A new Netflix documentary went deep into Aaron Rodgers’ usage of psychedelics.

In “Aaron Rodgers: Enigma,” the Jets quarterback details how he overcame his perfectionism and discomfort with religious faith of his upbringing in part through ayahuasca retreats.

The documentary showed a trip that Rodgers took to Costa Rica last offseason, which included Dolphins safety Jordan Poyer, as well as other people in Poyer’s family.

Poyer had credited Rodgers with exposing him to ayahuasca through an appearance on a podcast, which helped him through marital strife and alcoholism.

Rodgers revealed that he has done ayahuasca nine times across four different trips.

“It’s the hardest medicine possible that I’ve tried,” Rodgers said. “It’s a deeply intense spiritual journey.”

This particular journey was about “hope” to return to form after his devastating Achilles injury suffered during his 2023 Jets debut against the Bills.
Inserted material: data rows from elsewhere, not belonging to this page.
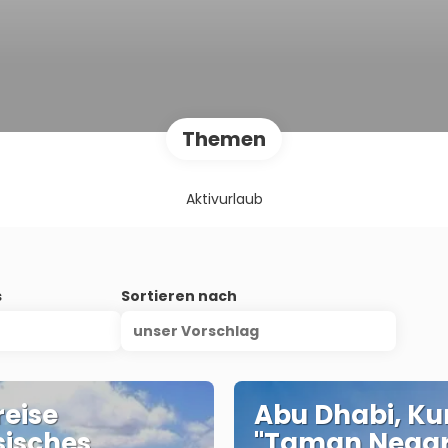
Themen
Aktivurlaub
s
Sortieren nach
unser Vorschlag
eise
Abu Dhabi, Ku
sisches
"Taman Nega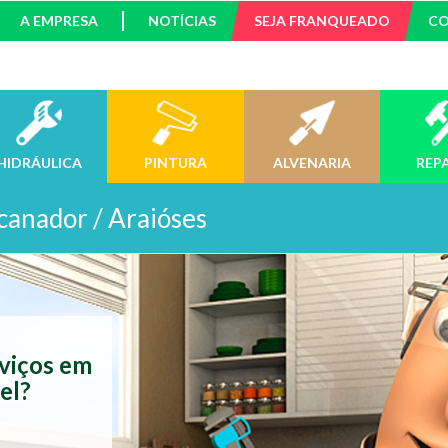
A EMPRESA
NOTÍCIAS
SEJA FRANQUEADO
C
HIDRÁULICA
PINTURA
ALVENARIA
REP
canador / Araióses
rviços em
el?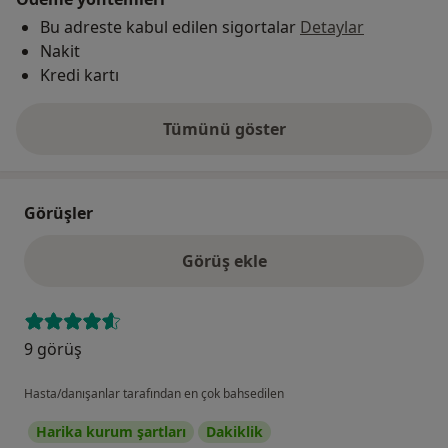
Bu adreste kabul edilen sigortalar
Detaylar
Nakit
Kredi kartı
Tümünü göster
adres hakkında
Görüşler
Görüş ekle
9 görüş
Hasta/danışanlar tarafından en çok bahsedilen
Harika kurum şartları
Dakiklik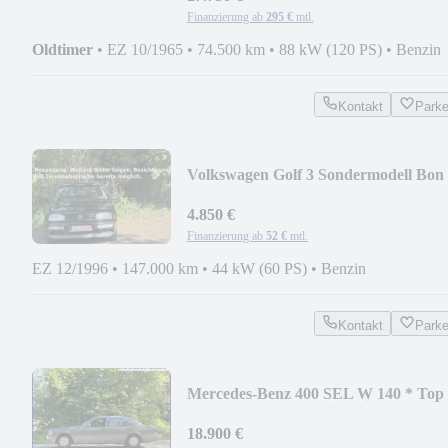
Finanzierung ab
295 €
mtl.
Oldtimer
•
EZ 10/1965
•
74.500 km
•
88 kW (120 PS)
•
Benzin
Kontakt
Park
Volkswagen Golf 3 Sondermodell Bon
Jovi mit ESSD *1. Hd*
4.850 €
Finanzierung ab
52 €
mtl.
EZ 12/1996
•
147.000 km
•
44 kW (60 PS)
•
Benzin
Kontakt
Park
Mercedes-Benz 400 SEL W 140 * Top
Ausstattung * Top Historie *
18.900 €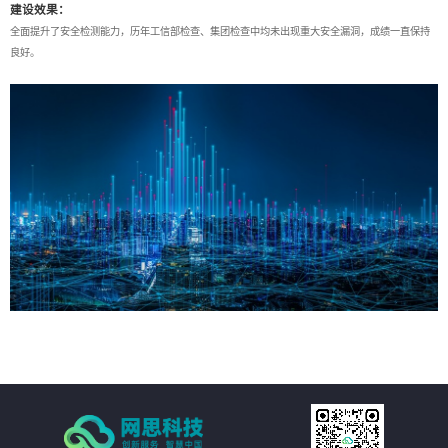
建设效果：
全面提升了安全检测能力，历年工信部检查、集团检查中均未出现重大安全漏洞，成绩一直保持
良好。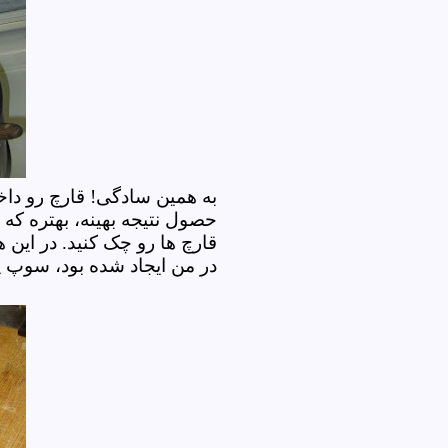
به همین سادگی! قارچ رو داخ
حصول نتیجه بهینه، بهتره که
قارچ ها رو چک کنید. در این 
در من ایجاد شده بود، سوپ 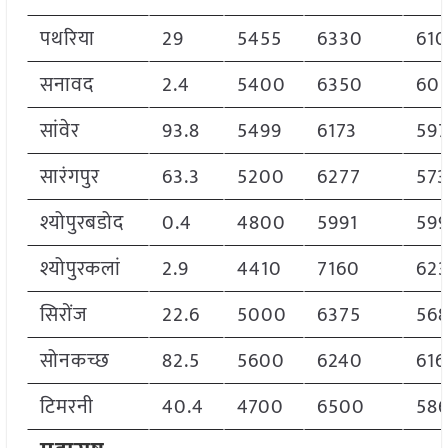
पथरिया
29
5455
6330
61
सनावद
2.4
5400
6350
60
सांवेर
93.8
5499
6173
59
सारंगपुर
63.3
5200
6277
573
श्योपुरबडोद
0.4
4800
5991
599
श्योपुरकलां
2.9
4410
7160
62
सिरोंज
22.6
5000
6375
56
सोनकच्छ
82.5
5600
6240
616
टिमरनी
40.4
4700
6500
58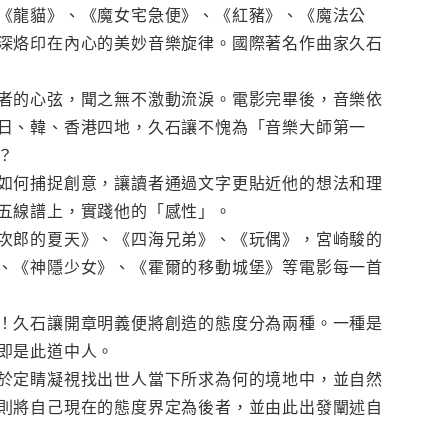
《龍貓》、《魔女宅急便》、《紅豬》、《魔法公
深烙印在內心的美妙音樂旋律。國際著名作曲家久石
者的心弦，聞之無不激動流淚。電影完畢後，音樂依
日、韓、香港四地，久石讓不愧為「音樂大師第一
？
如何捕捉創意，讓讀者通過文字更貼近他的想法和理
五線譜上，實踐他的「感性」。
次郎的夏天》、《四海兄弟》、《玩偶》，宮崎駿的
、《神隱少女》、《霍爾的移動城堡》等電影每一首
！久石讓開章明義便將創造的態度分為兩種。一種是
即是此道中人。
於定睛凝視找出世人當下所求為何的境地中，並自然
則將自己現在的態度界定為後者，並由此出發闡述自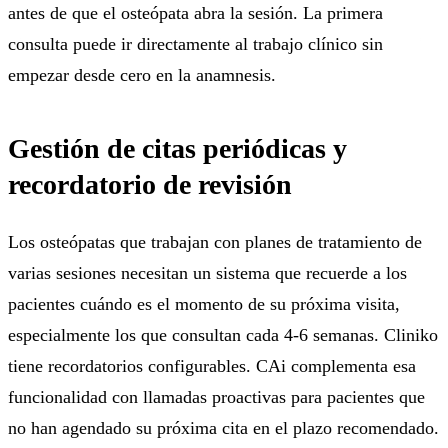
antes de que el osteópata abra la sesión. La primera
consulta puede ir directamente al trabajo clínico sin
empezar desde cero en la anamnesis.
Gestión de citas periódicas y
recordatorio de revisión
Los osteópatas que trabajan con planes de tratamiento de
varias sesiones necesitan un sistema que recuerde a los
pacientes cuándo es el momento de su próxima visita,
especialmente los que consultan cada 4-6 semanas. Cliniko
tiene recordatorios configurables. CAi complementa esa
funcionalidad con llamadas proactivas para pacientes que
no han agendado su próxima cita en el plazo recomendado.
He stressed to other members of the retreat to “let go” and “take the leap of faith,” and said that he was going through the endeavor to achieve “deep healing on the self, the ego and past trauma.”

“You have to go to some deep places in the shadow of your own self,” Rodgers said.

The documentary showed a number of the rituals, including Rodgers and the other participants deeply enmeshed in psychedelic stupors.

Rodgers said he began feeling anxious over his identity after the Packers won the Super Bowl in 2011 and he didn’t feel the sense of fulfillment that he was expecting in accomplishing his lifelong dream.

“When you’re a perfectionist, you always teeter on self-loathing because nothing’s ever good enough. So it was eating at me, like, ‘Is this going to be the only thing I accomplish in life? So I was trying to find something to rectify feeling that way,” Rodgers said.

He had resented organized faith after growing up going to what he described as a rigid church.

“I grew up in a very white, dogmatic church, and that just didn’t really serve me. It was very rigid in structure. I’m not a rigid person. Shame, guilt, judgment,” Rodgers said.

“It was like we have the truth, our way or the highway. Our way is heaven, your way is hell. Even talking to my parents, it was very black and white. Somebody has to be wrong, somebody has to be right. I kind of de-coupled from that in high school.”

From 2011 through 2014, Rodgers started following the work of spiritual leader Rob Bell, who said in the documentary that he spreads faith with a “much more inclusive love for everybody” than what Rodgers had experienced growing up.

“He was a big help for me to totally unravel the religion of my youth,” Rodgers said.

Rodgers delved into other materials involving faith and self-help and said that he found his voice to question institutions.

Eventually, Rodgers discovered ayahuasca.

“I would say that with other psychedelics you go in thinking this is going to be a good time. I hunker down, like, ‘OK this is going to be tough,’” Rodgers said.

Asked about how he got into the drug, Rodgers said, “I was searching, for sure. My life was through one lens of organized religion. So I’m like, ‘Where are people in life finding deep peace and centeredness and presence outside of what I knew?’”

Eventually, the medicine gave him a license for self-love.